Alternatively, a minimally invasive laminectomy can be done using several smaller incisions. The limitation with this procedure is that less of the patient's anatomy will be visualized, and this approach may not be appropriate when the stenosis extends over a large area.
A newer surgical option, which is less invasive than a laminectomy, is to implant a device at one or two vertebral levels to relieve compression in patients without spondylolisthesis (when one of the vertebrae slips out of place onto the vertebra below it). The first approved implant in this class, the X Stop, is indicated for patients with mild-to-moderate neurogenic intermittent claudication.27,28 This device can be implanted under local anesthesia during an outpatient procedure. Other spacer devices are being evaluated. The effectiveness and long-term outcomes of these devices compared with standard laminectomy have not been determined. However, compression device implantation is a less-invasive option for patients who are unable or unwilling to undergo laminectomy, with its surgical risks and longer recovery time.
ADVANCED DISEASE AND COMPLICATIONS
Although lumbar spinal stenosis is not life-threatening, it can cause chronic and substantial pain and can severely limit patient activity. In advanced cases of lumbar stenosis, patients are barely able to walk short distances without severe pain.
Cauda equina syndrome is a rare complication of lumbar spinal stenosis caused by compression of the thecal sac and nerve roots; this may occur in the absence of significant disk herniation. Patients should be evaluated for saddle-distribution anesthesia, bowel and bladder dysfunction, and diffuse leg weakness.29 Cauda equina syndrome usually requires emergency surgery.
A small number of patients with advanced lumbar spinal stenosis (who do not have cauda equina syndrome) develop symptoms of bladder involvement with incontinence and recurrent urinary infections.30 Bladder involvement may be due to impingement of sacral nerves and indicates advanced disease.

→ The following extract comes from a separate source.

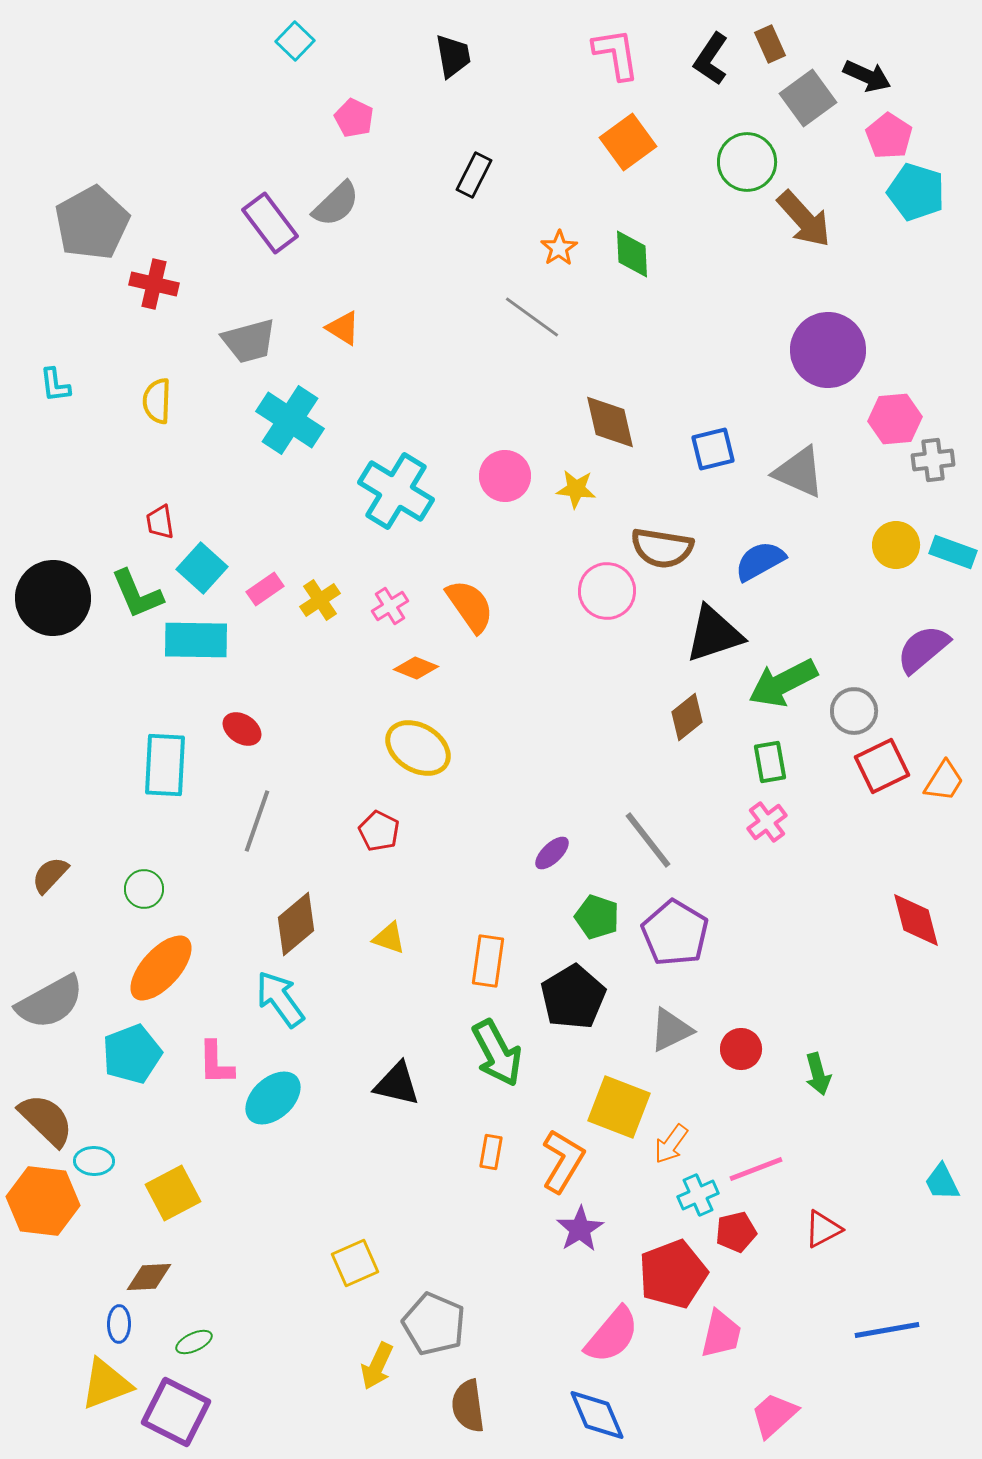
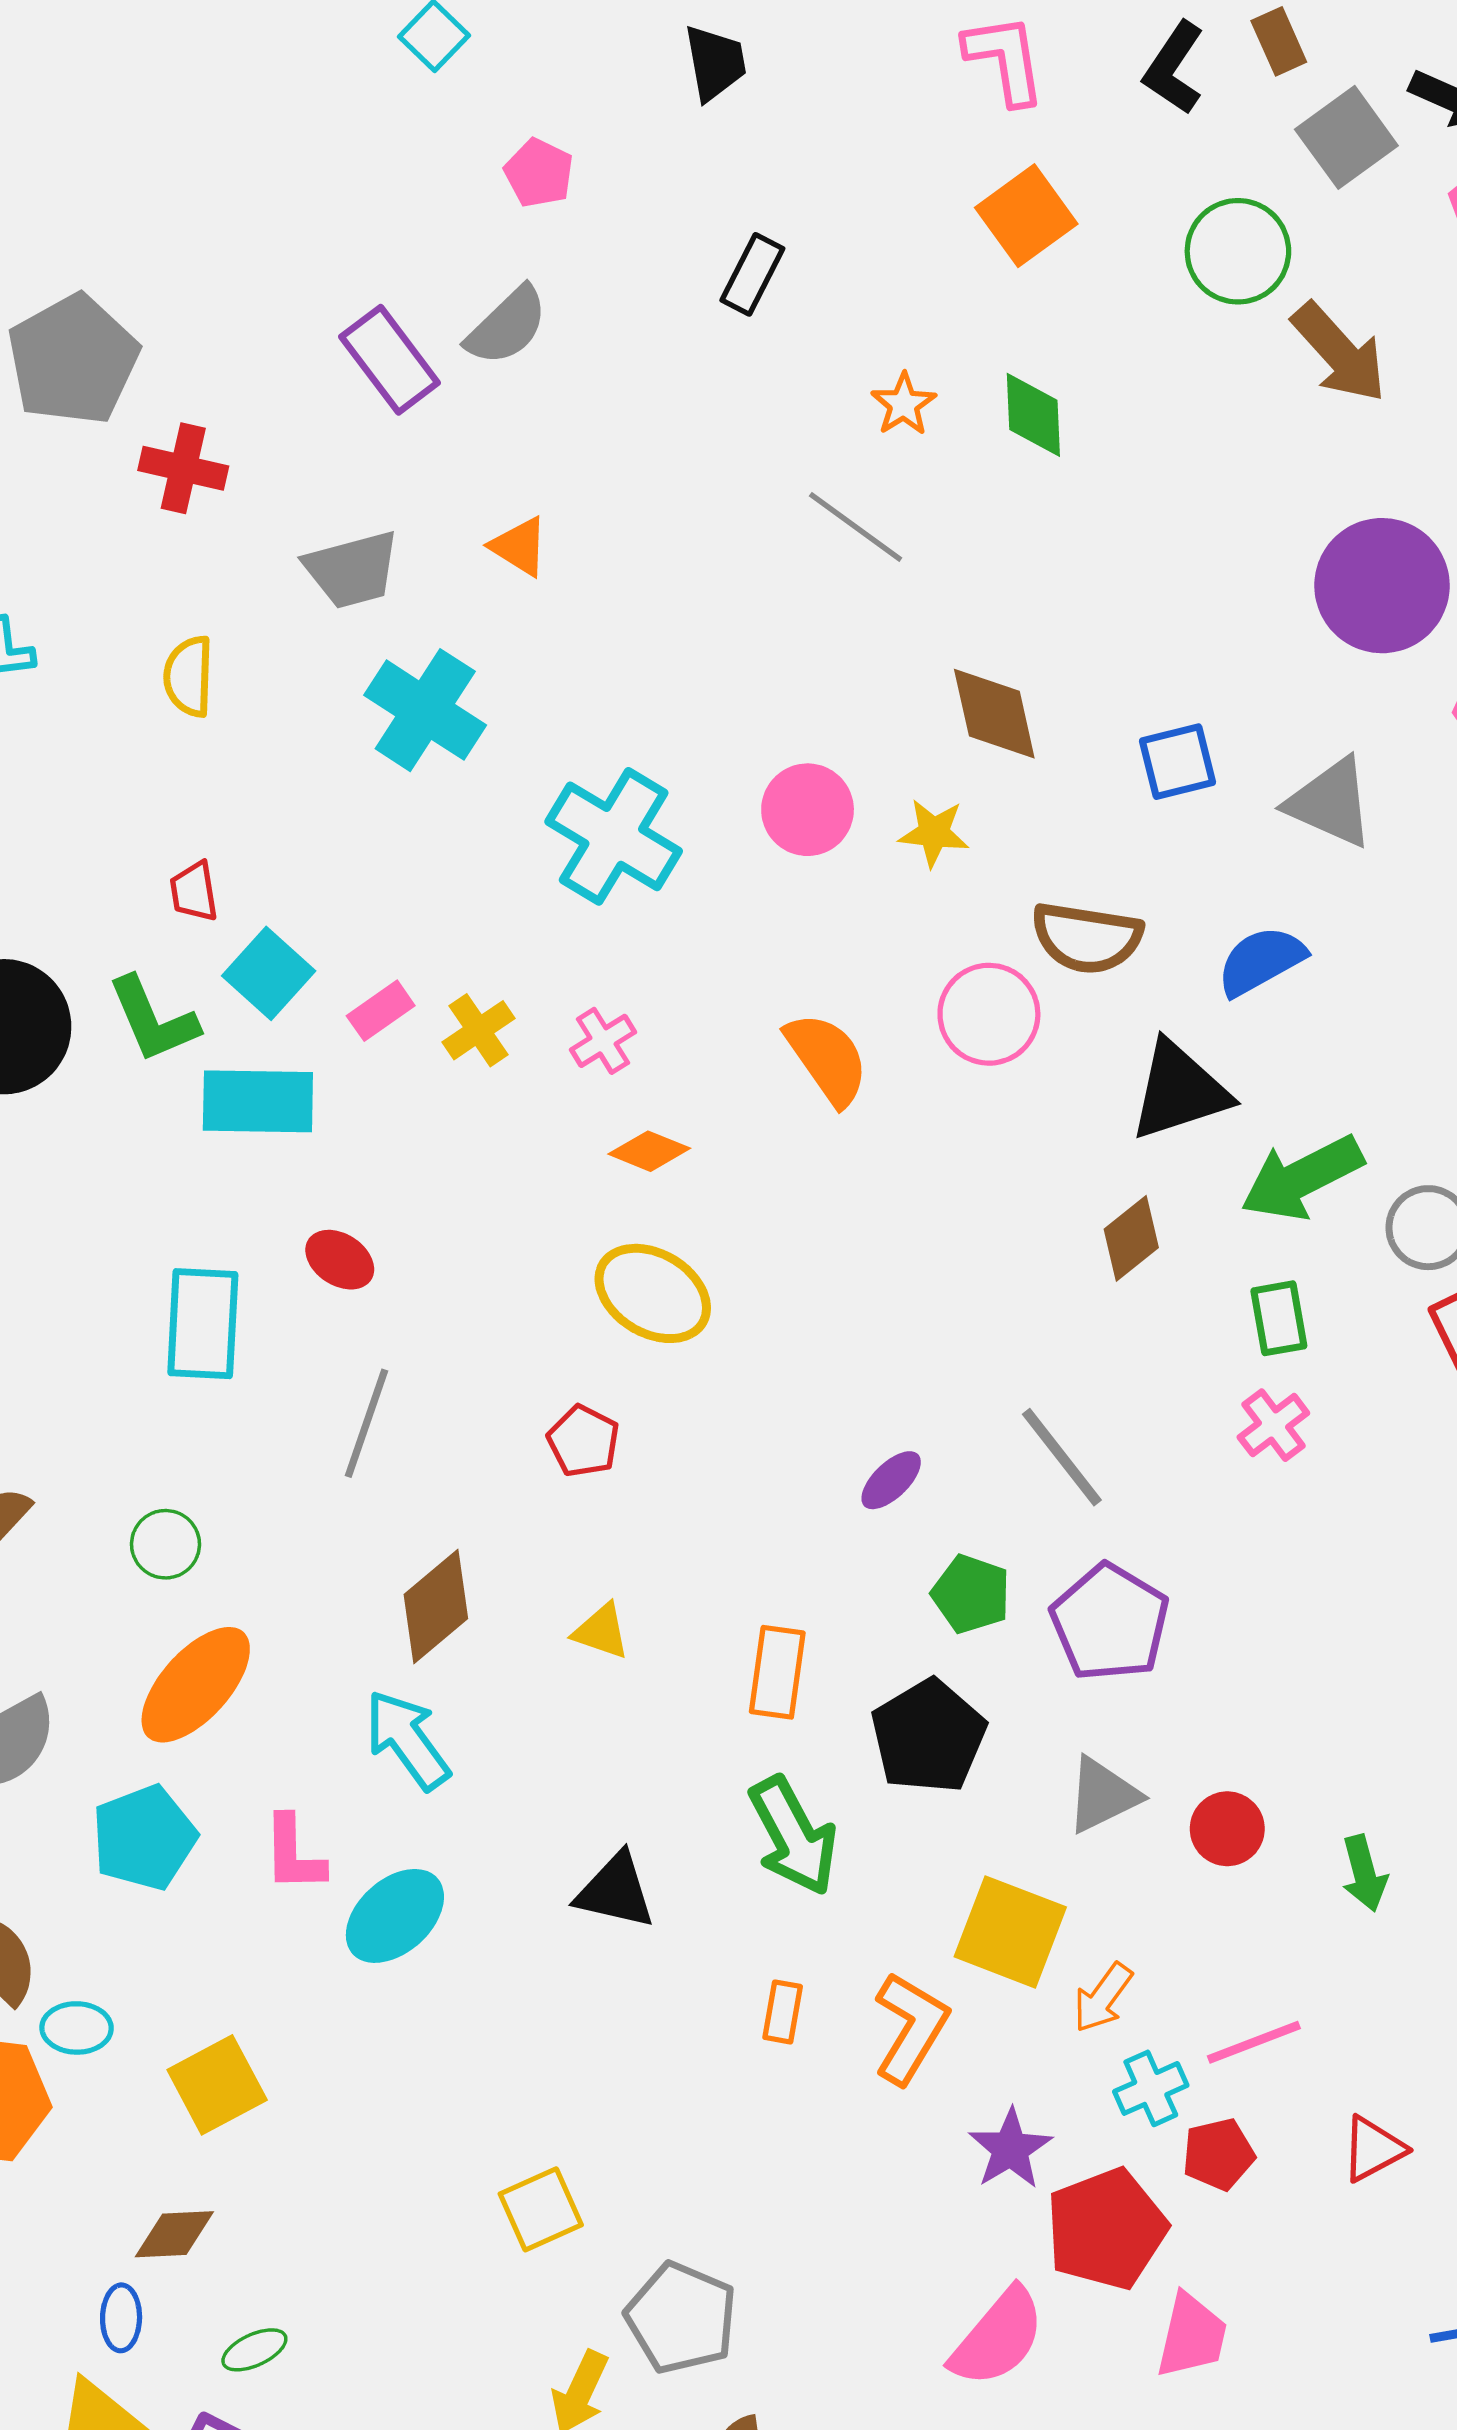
orange semicircle: (470, 606) -> (827, 1059), moved
purple star: (580, 1229) -> (1010, 2149), moved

Patients with lumbar spinal stenosis typically have pain in the buttocks or legs on walking or standing; this pain improves or resolves with sitting or lumbar flexion. Lumbar spinal stenosis has a high prevalence in older adults and a strong negative influence on quality of life, preventing many older adults from maintaining an active, independent life. Nonsurgical treatment includes analgesics, NSAIDs, and physical therapy; however, recent prospective randomized studies have demonstrated that surgery is superior to nonsurgical treatment for improving pain and function. Symptoms may recur with either approach. Management involves shared decision making between the patient and medical provider, taking into account the severity of the patient's symptoms, comorbidities, tolerance for anesthesia, and the patient's personal preferences for treatment.